Malone Andrew J, Cournane Seán, Naydenova Izabela, Meaney James F, Fagan Andrew J, Browne Jacinta E
School of Physics, Clinical and Optometric Sciences, IEO Centre, Faculty of Science and Health, Technological University Dublin, D07 H6K8 Dublin, Ireland.
Tissue Engineering Research Group (TERG), Department of Anatomy, Royal College of Surgeons in Ireland, D02 YN77 Dublin, Ireland.
Diagnostics (Basel). 2023 May 27;13(11):1872. doi: 10.3390/diagnostics13111872.
Cardiovascular pathology is the leading cause of death and disability in the Western world, and current diagnostic testing usually evaluates the anatomy of the vessel to determine if the vessel contains blockages and plaques. However, there is a growing school of thought that other measures, such as wall shear stress, provide more useful information for earlier diagnosis and prediction of atherosclerotic related disease compared to pulsed-wave Doppler ultrasound, magnetic resonance angiography, or computed tomography angiography. A novel algorithm for quantifying wall shear stress (WSS) in atherosclerotic plaque using diagnostic ultrasound imaging, called Multifrequency ultrafast Doppler spectral analysis (MFUDSA), is presented. The development of this algorithm is presented, in addition to its optimisation using simulation studies and in-vitro experiments with flow phantoms approximating the early stages of cardiovascular disease. The presented algorithm is compared with commonly used WSS assessment methods, such as standard PW Doppler, Ultrafast Doppler, and Parabolic Doppler, as well as plane-wave Doppler. Compared to an equivalent processing architecture with one-dimensional Fourier analysis, the MFUDSA algorithm provided an increase in signal-to-noise ratio (SNR) by a factor of 4-8 and an increase in velocity resolution by a factor of 1.10-1.35. The results indicated that MFUDSA outperformed the others, with significant differences detected between the typical WSS values of moderate disease progression ( = 0.003) and severe disease progression ( = 0.001). The algorithm demonstrated an improved performance for the assessment of WSS and has potential to provide an earlier diagnosis of cardiovascular disease than current techniques allow.

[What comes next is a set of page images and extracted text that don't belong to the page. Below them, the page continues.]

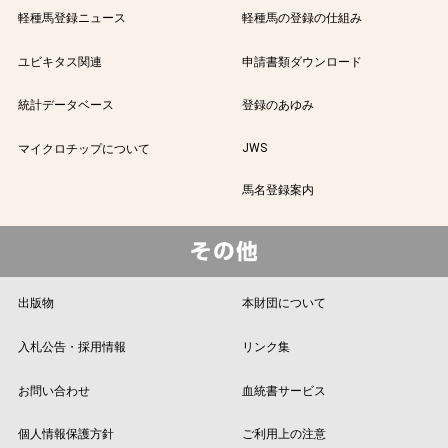
軽種馬登録ニュース
軽種馬の登録の仕組み
ユビキタス関連
申請書類ダウンロード
統計データベース
登録のあゆみ
JWS
マイクロチップについて
馬名登録案内
出版物
本財団について
入札公告・採用情報
リンク集
お問い合わせ
血統書サービス
個人情報保護方針
ご利用上の注意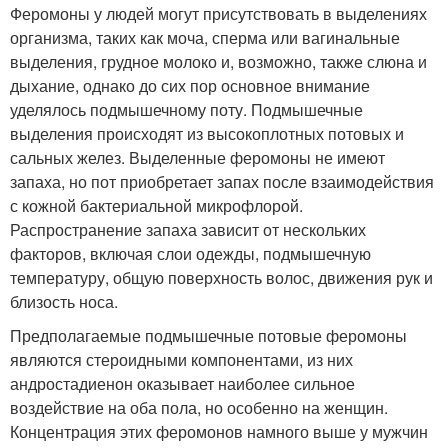
Феромоны у людей могут присутствовать в выделениях
организма, таких как моча, сперма или вагинальные
выделения, грудное молоко и, возможно, также слюна и
дыхание, однако до сих пор основное внимание
уделялось подмышечному поту. Подмышечные
выделения происходят из высокоплотных потовых и
сальных желез. Выделенные феромоны не имеют
запаха, но пот приобретает запах после взаимодействия
с кожной бактериальной микрофлорой.
Распространение запаха зависит от нескольких
факторов, включая слои одежды, подмышечную
температуру, общую поверхность волос, движения рук и
близость носа.
Предполагаемые подмышечные потовые феромоны
являются стероидными компонентами, из них
андростадиенон оказывает наиболее сильное
воздействие на оба пола, но особенно на женщин.
Концентрация этих феромонов намного выше у мужчин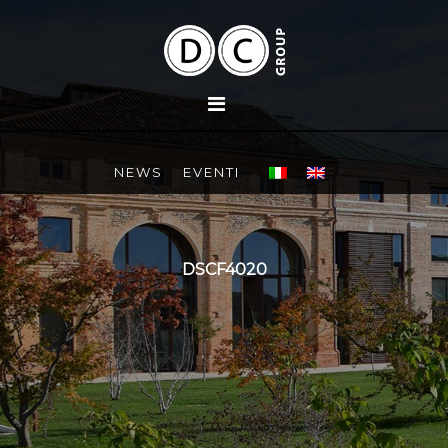
NEWS
EVENTI
DSCF4020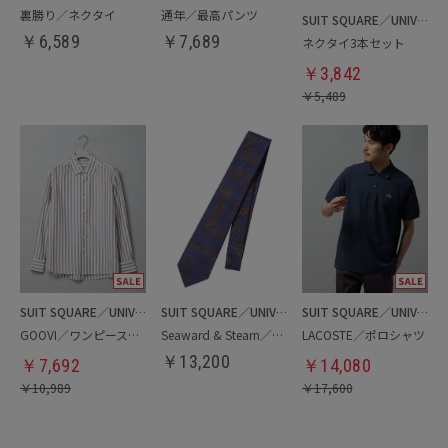
裏勝り／ネクタイ
通年／最高パンツ
SUIT SQUARE／UNIVERSAL LANGUAGE
￥
6,589
￥
7,689
ネクタイ3本セット
￥
3,842
￥
5,489
SUIT SQUARE／UNIVERSAL LANGUAGE
SUIT SQUARE／UNIVERSAL LANGUAGE
SUIT SQUARE／UNIVERSAL LANGUAGE
GOOVI／ワンピースカラーシャツ
Seaward & Stearn／ネクタイ
LACOSTE／ポロシャツ
￥
13,200
￥
7,692
￥
14,080
￥
10,989
￥
17,600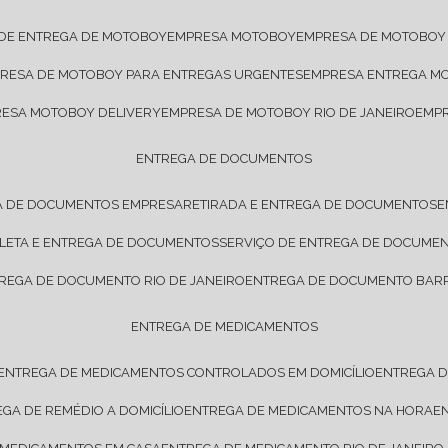
 DE ENTREGA DE MOTOBOY
EMPRESA MOTOBOY
EMPRESA DE MOTOBOY
PRESA DE MOTOBOY PARA ENTREGAS URGENTES
EMPRESA ENTREGA M
RESA MOTOBOY DELIVERY
EMPRESA DE MOTOBOY RIO DE JANEIRO
EMP
ENTREGA DE DOCUMENTOS
A DE DOCUMENTOS EMPRESA
RETIRADA E ENTREGA DE DOCUMENTOS
OLETA E ENTREGA DE DOCUMENTOS
SERVIÇO DE ENTREGA DE DOCUME
TREGA DE DOCUMENTO RIO DE JANEIRO
ENTREGA DE DOCUMENTO BARR
ENTREGA DE MEDICAMENTOS
ENTREGA DE MEDICAMENTOS CONTROLADOS EM DOMICÍLIO
ENTREGA 
EGA DE REMÉDIO A DOMICÍLIO
ENTREGA DE MEDICAMENTOS NA HORA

心血管病理学是西方世界死亡和残疾的主要原因,目前的诊断测试通常评估血管的解剖结构,以确定血管是否存在堵塞和斑块。然而,越来越多的人认为,与脉冲波多普勒超声、磁共振血管造影或计算机断层血管造影相比,其他测量方法,如壁面剪应力,能为动脉粥样硬化相关疾病的早期诊断和预测提供更有用的信息。本文提出了一种利用诊断超声成像量化动脉粥样硬化斑块壁面剪应力(WSS)的新算法,称为多频超快多普勒频谱分析(MFUDSA)。除了使用模拟研究和体外实验对该算法进行优化外,还介绍了该算法的开发过程,这些实验使用了近似心血管疾病早期阶段的流动模型。将所提出的算法与常用的WSS评估方法进行了比较,如标准PW多普勒、超快多普勒、抛物线多普勒以及平面波多普勒。与采用一维傅里叶分析的等效处理架构相比,MFUDSA算法的信噪比(SNR)提高了4-8倍,速度分辨率提高了1.10-1.35倍。结果表明,MFUDSA的性能优于其他算法,在中度疾病进展(=0.003)和重度疾病进展(=0.001)的典型WSS值之间检测到显著差异。该算法在WSS评估方面表现出了改进的性能,并且有可能比现有技术更早地诊断心血管疾病。